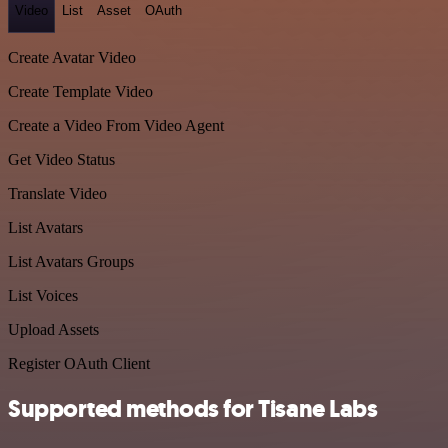
Video
List
Asset
OAuth
Create Avatar Video
Create Template Video
Create a Video From Video Agent
Get Video Status
Translate Video
List Avatars
List Avatars Groups
List Voices
Upload Assets
Register OAuth Client
Supported methods for Tisane Labs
+ + + + +
EXERCISE GOAL:
Please go over the data above and tally every line holding "List"; reply only with the count.

RESPONSE BELOW:
4